Which didn't stop writers from using it, nor audiences from enjoying the plays. So, yes, sometimes it is nice to have someone else sort everything out. On the other hand, most of the plays it appears in were tragedies, not comedies–the difference in Greek drama not being the presence of humor, but rather that comedies had happy endings (a distinction that continued at least to the time of Dante: _Divina Commedia_ is hardly what we'd consider a laugh riot). So the _deus_ generally didn't "make it all better" so much as make it "right"–that is, apply what was considered justice. Sometimes not even that: the _machina_ in Euripides' _Medea_ is used to allow her to escape after committing murder and infanticide… "solving" _her_ problem, not so much the play's. Which might be why it only took third place in the annual competition it was presented in: even the audience recognized Euripides cheated… certainly that "justice" was.



> But people eventually realized that more organic resolutions to stories were even more satisfying, because it's how we wish we could be.

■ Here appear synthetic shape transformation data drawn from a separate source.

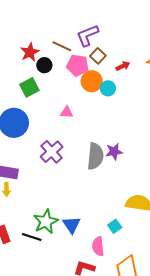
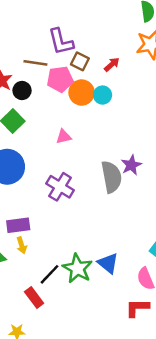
purple L-shape: (87, 35) -> (61, 42), turned -65
black line: (32, 237) -> (49, 274), moved, turned -48

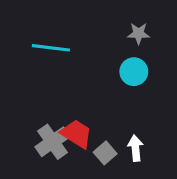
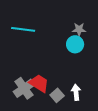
gray star: (139, 33) -> (79, 29), moved

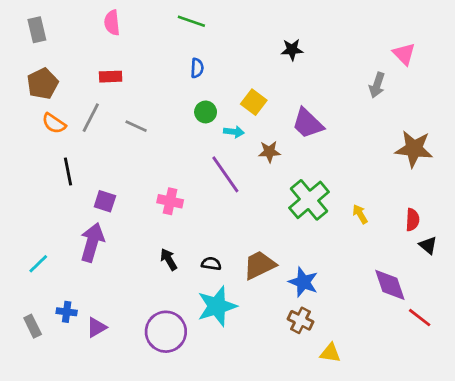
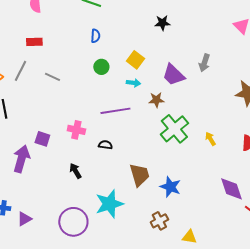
gray arrow: (377, 85) -> (204, 63), moved
cyan arrow: (234, 132) -> (133, 83), moved
brown star: (269, 152) -> (156, 100), moved
purple line: (225, 174) -> (115, 111), turned -64
purple square: (105, 201) -> (42, 139), moved
black semicircle: (211, 264) -> (105, 145), moved
brown trapezoid: (259, 265) -> (139, 175), turned 100
brown cross: (301, 320) -> (159, 221), moved, turned 36

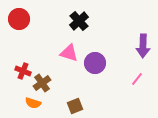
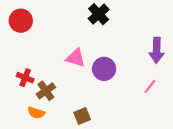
black cross: (79, 21) -> (99, 14), moved

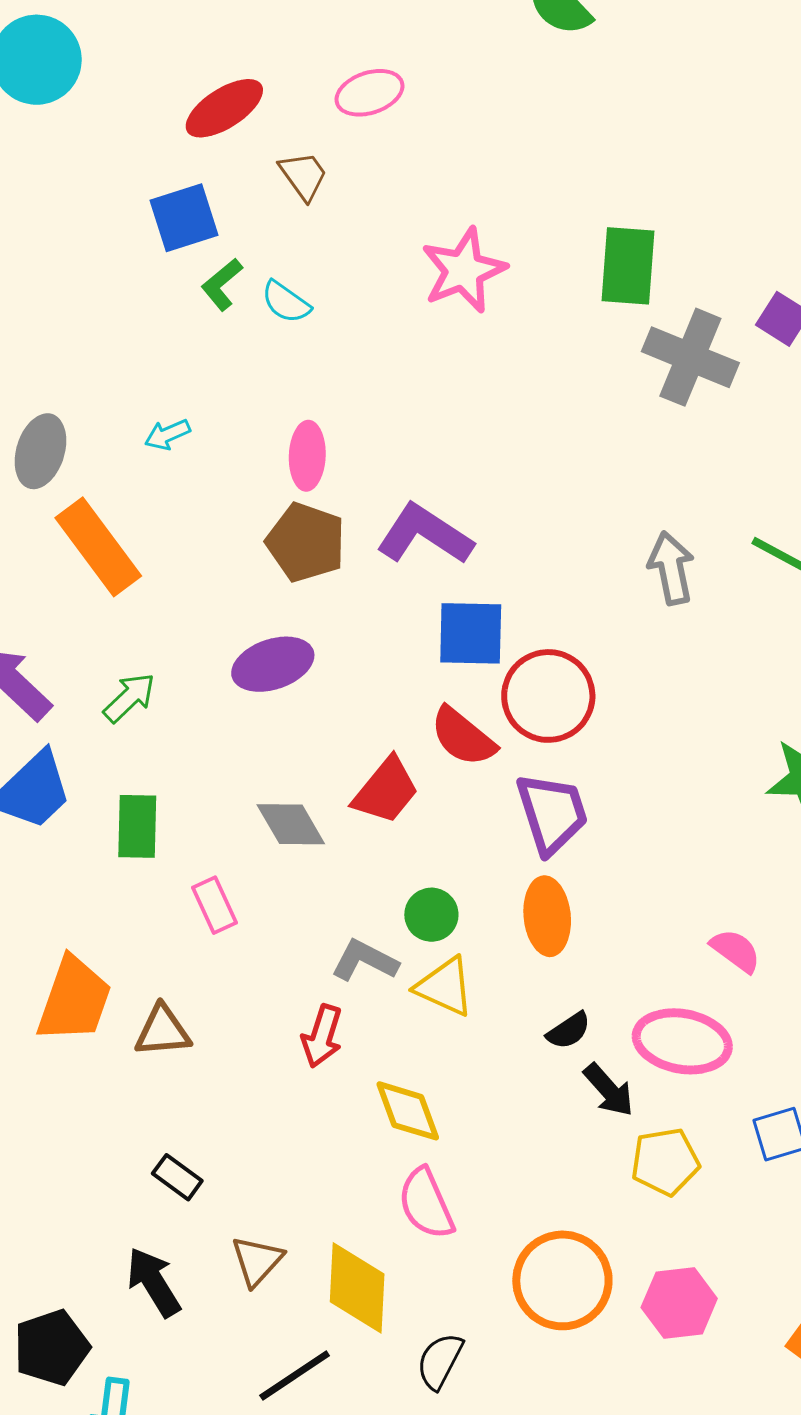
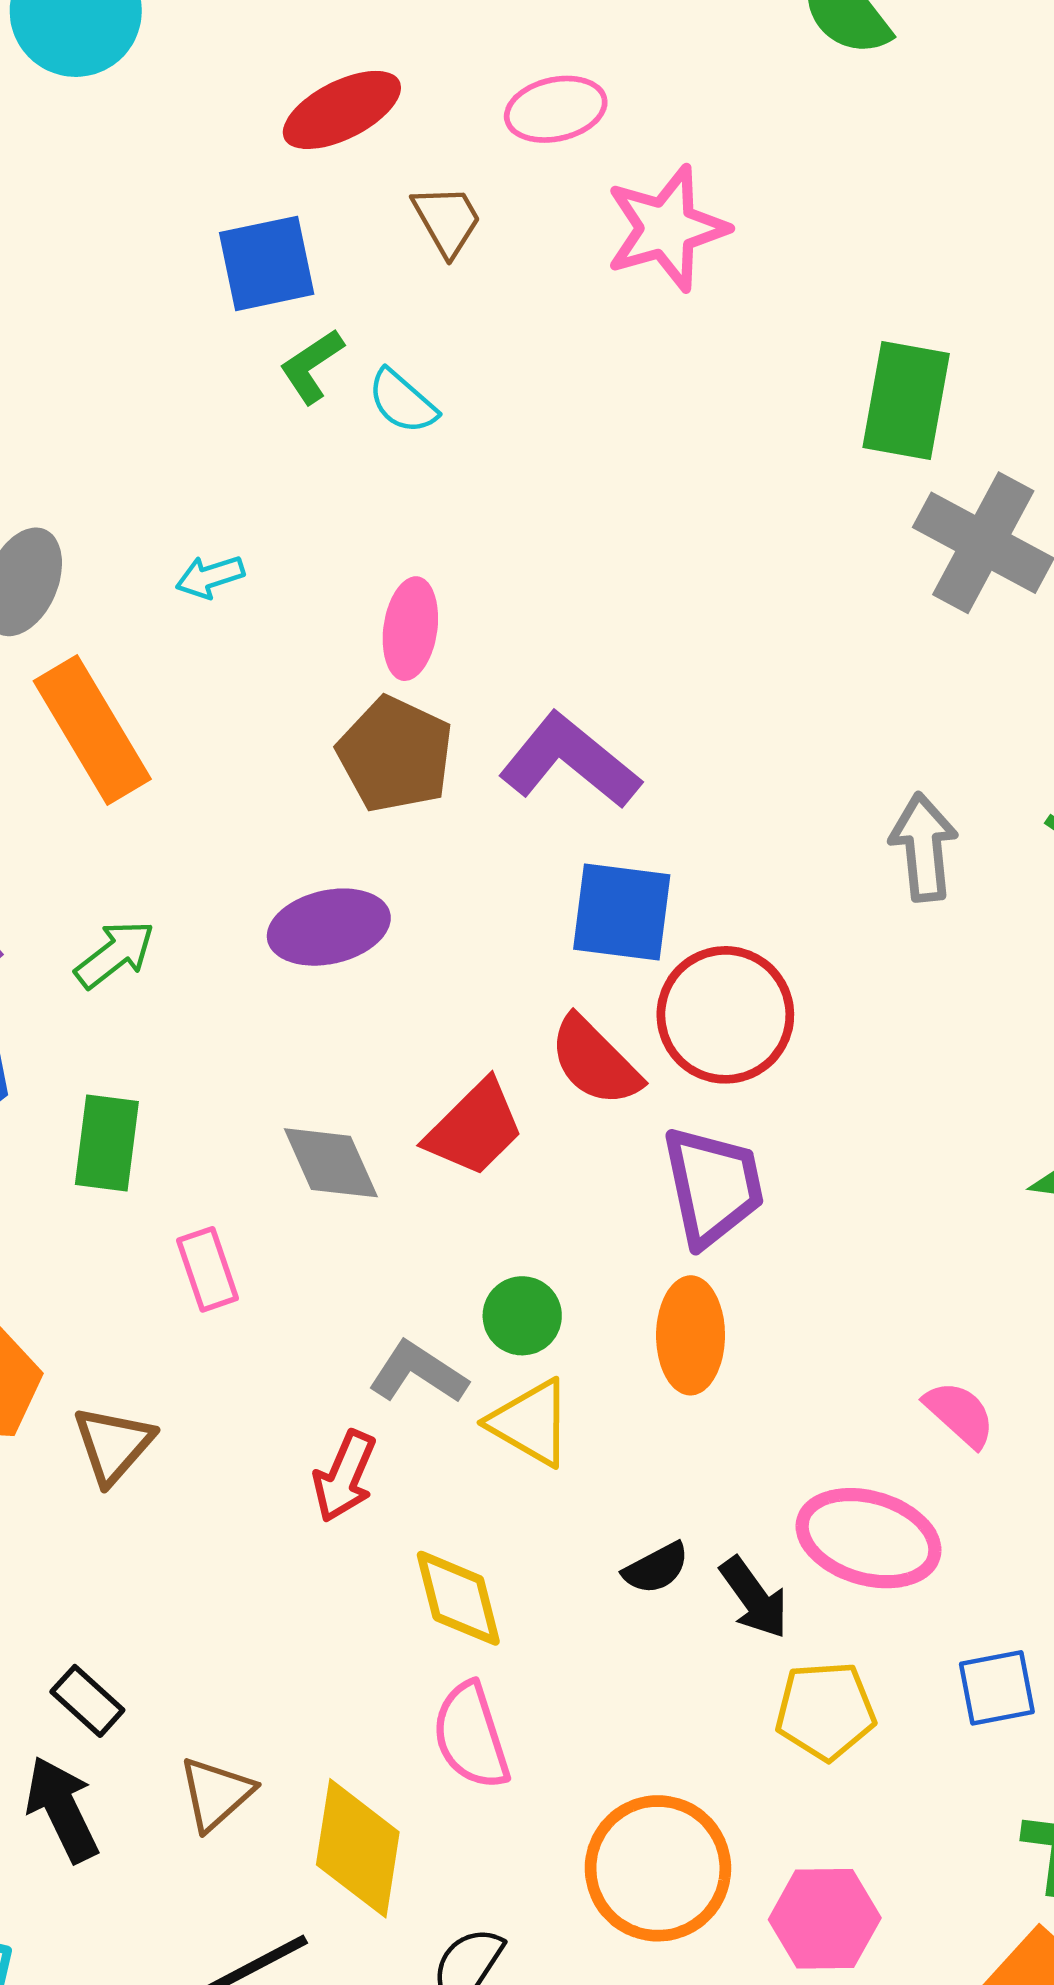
pink star: (464, 270) -> (667, 228), moved
brown triangle: (163, 1031) -> (113, 1445), turned -50
black semicircle: (569, 1031) -> (656, 1568), moved
black rectangle: (177, 1177) -> (87, 1701), moved

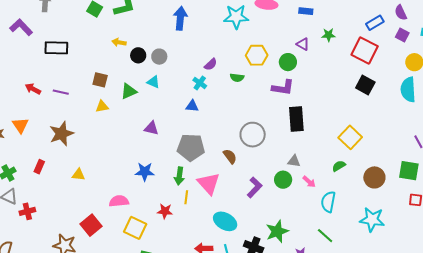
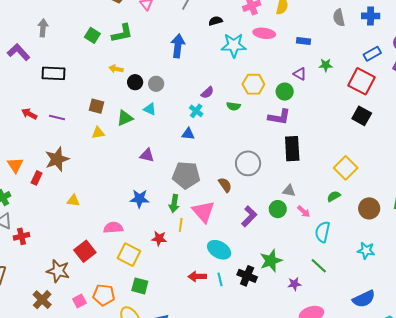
orange triangle: (20, 125) -> (15, 165), moved
red rectangle: (39, 167) -> (37, 178), moved
cyan star: (372, 220) -> (366, 251), size x0.7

Agreed. Perhaps more importantly, people eventually realized that the gods _didn't_ show up to sort _their_ problems out: the more organic resolutions pointed up the possibility that mundane personages–the characters the readers are invited to identify with–_could_ solve their own problems… and thus by extension the readers _themselves_ might (or ought to) be able to as well. Very much an empowering statement: "Hey, I don't need to sit around and hope the gods will eventually favor me… I can do something about it _myself_." So it's not just that it's how we _wish_ we could be: it's suggesting that it's how we already _are_, give or take some investment of effort. More satisfying indeed.


----------



## YohannIan (Jan 22, 2012)

Wow! I'm overwhelmed haha! That's quite a breakdown of it. Thanks a lot.
Thing's seem much clearer now with your examples.  
Personally, have you ever (when you were young and didn't know it was bad) used a DeM in one of your stories?

Btw TWErvin2 said 





> One thing that can avoid the Deus Ex Machina, if gods or other such powers do play a part, is the use of foreshadowing.

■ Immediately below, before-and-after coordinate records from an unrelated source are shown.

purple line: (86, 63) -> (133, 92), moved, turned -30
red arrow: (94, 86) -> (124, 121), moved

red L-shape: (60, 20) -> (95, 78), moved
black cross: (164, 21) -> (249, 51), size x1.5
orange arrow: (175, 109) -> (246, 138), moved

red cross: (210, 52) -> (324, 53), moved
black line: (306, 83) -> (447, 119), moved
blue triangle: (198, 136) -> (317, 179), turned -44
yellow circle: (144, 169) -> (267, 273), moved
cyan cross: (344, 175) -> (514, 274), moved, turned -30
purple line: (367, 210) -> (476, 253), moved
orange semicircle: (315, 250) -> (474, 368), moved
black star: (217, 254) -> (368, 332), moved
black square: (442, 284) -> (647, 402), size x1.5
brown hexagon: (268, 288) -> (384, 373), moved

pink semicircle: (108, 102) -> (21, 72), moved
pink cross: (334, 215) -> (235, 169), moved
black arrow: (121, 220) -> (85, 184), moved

By foreshadowing, you mean the subtle involvement of the character along the storyline? How exactly do I effectively foreshadow?


----------



## YohannIan (Jan 22, 2012)

Telcontar said:


> True Deus Ex Machina is pretty lazy. Most times it is used it isn't a pure version of it, because the mechanism _has_ been hinted at - we just haven't been led to believe it would be a part of the resolution. As Ravana mentioned, the eagles are not actually a Deus Ex because they don't resolve any of the real plot conflicts. The climax had already been reached by the time they show up.
> 
> A true Deus Ex like that seen in Shakespeare's As You Like It is completely out of the blue. No hint at it beforehand and really rather confusing, cuz it has nothing to do with the plot so far.
> 
> Also the game Deus Ex was awesome. Just thought I'd put that out there.

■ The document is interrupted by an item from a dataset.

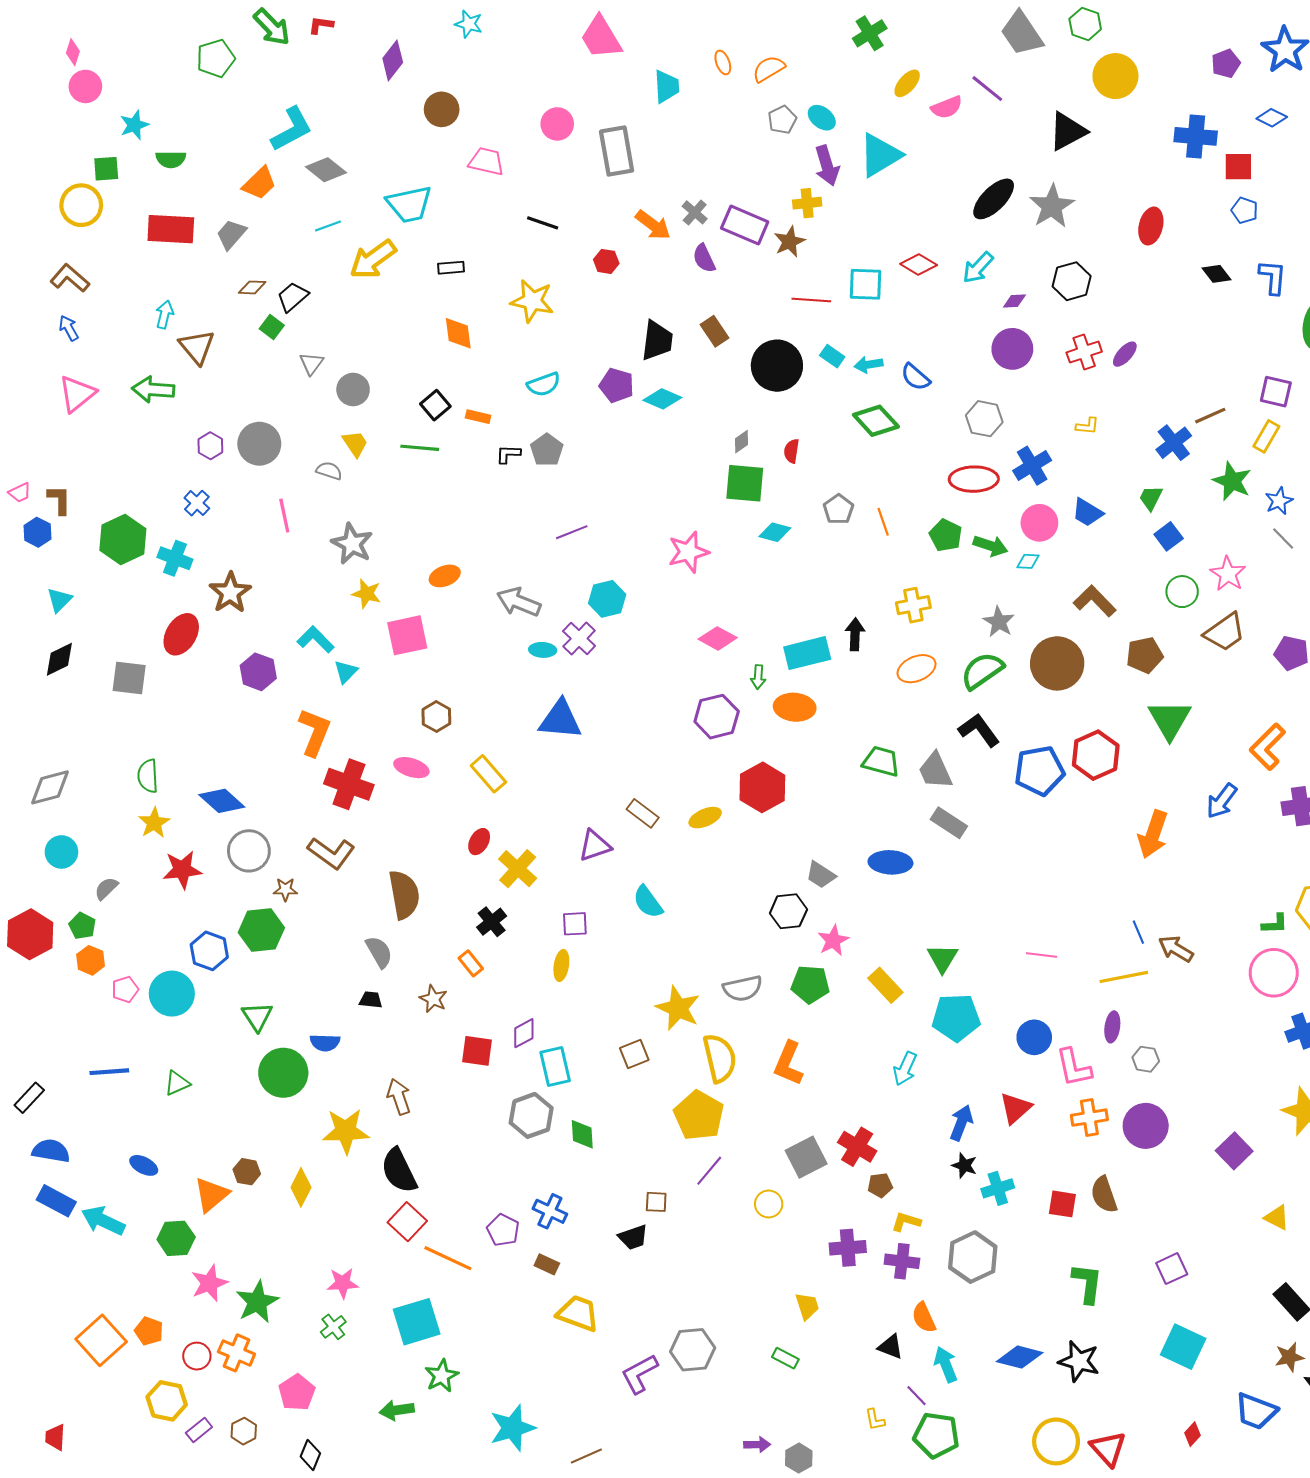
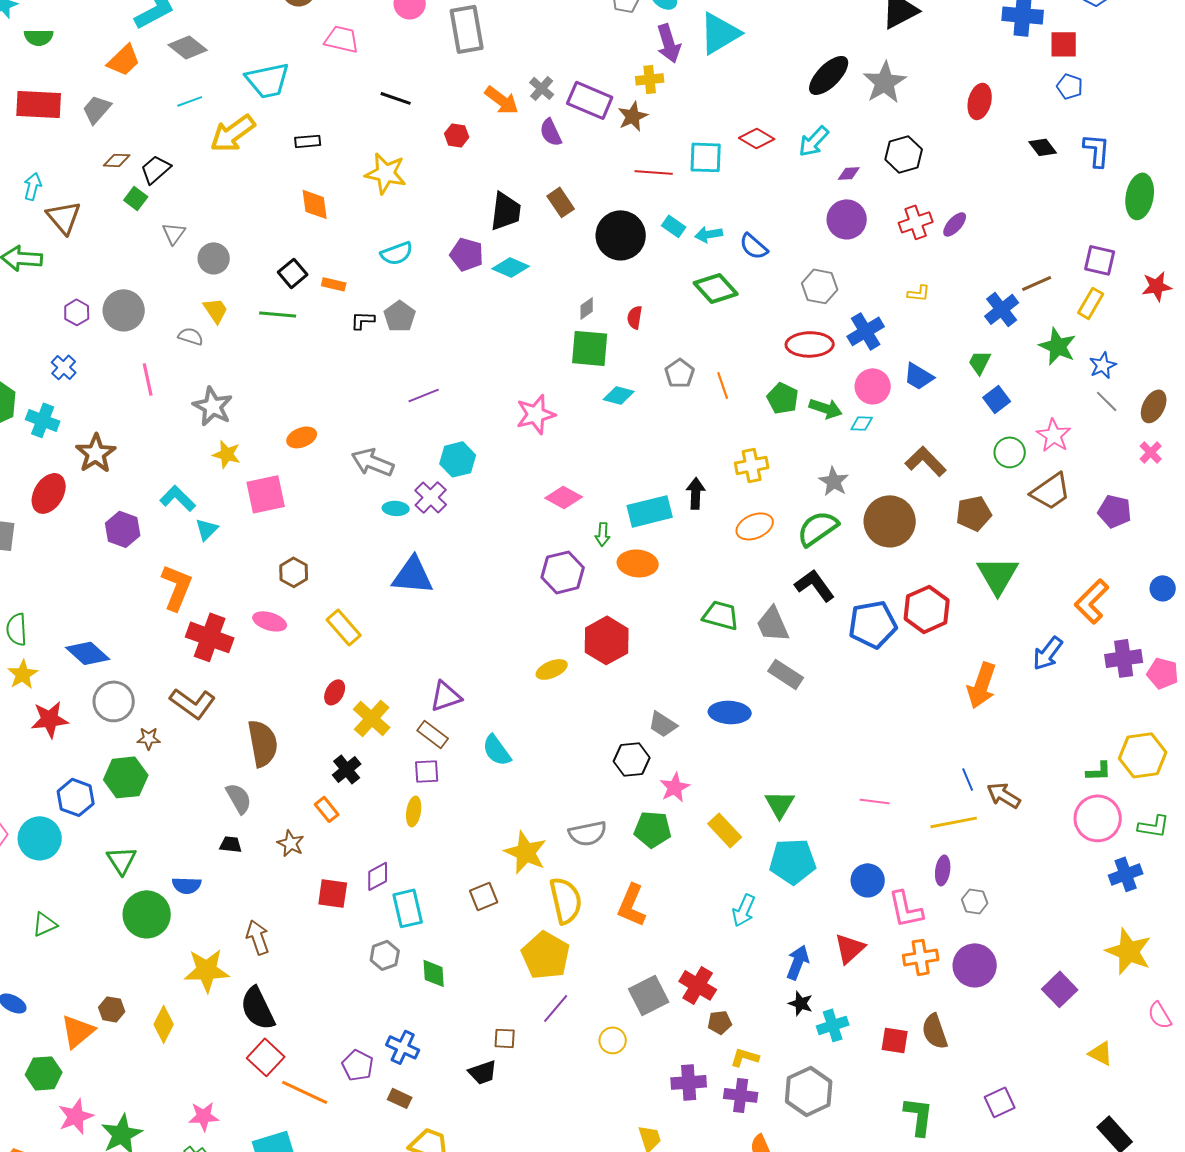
brown rectangle: (643, 813) -> (433, 734), moved
gray hexagon: (531, 1115) -> (385, 955), size x0.7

I agree on your view on Deus Ex Machina...AND Deus Ex the game! Go Adam Jenson!


----------



## grahamguitarman (Jan 22, 2012)

I find the use of the eagles at the end of the story is fine, its well known that gandalf had that ability to speak to the eagles (and other winged creatures) especially if you have read the hobbit where he interacts more fully with them.  And it would be a bit unrealistic for him to not launch a search and rescue mission after the fall of sauron.  Its what any reasonable person would do given the resources.  Though having the hero abandoned at the end of the story could actually make for an interesting way of busting peoples expectations.

my personal favourite bit of deus ex machina is Monty Pythons alien spaceship in Life of Brian, purely because it is deliberately DEM for laughs.

Personallythough, I wouldn't dream of having a solution in my books that cannot be logically explained within the framework of the story.  Or that doesn't allow the main characters to resolve situations using their own abilities.  Thats why the gods in my world have had a bane placed upon them that makes it impossible for them to directly interfere in the lives of men.


----------



## Anders Ã„mting (Jan 22, 2012)

I wouldn't say deus ex machina is an _inherently _bad thing. Rather, it's one of those things you need to be careful with and only resort to if you know what you're doing. It shouldn't be used just because you wrote yourself into a corner. The only way to make it work, ironically, is by planning it ahead of time.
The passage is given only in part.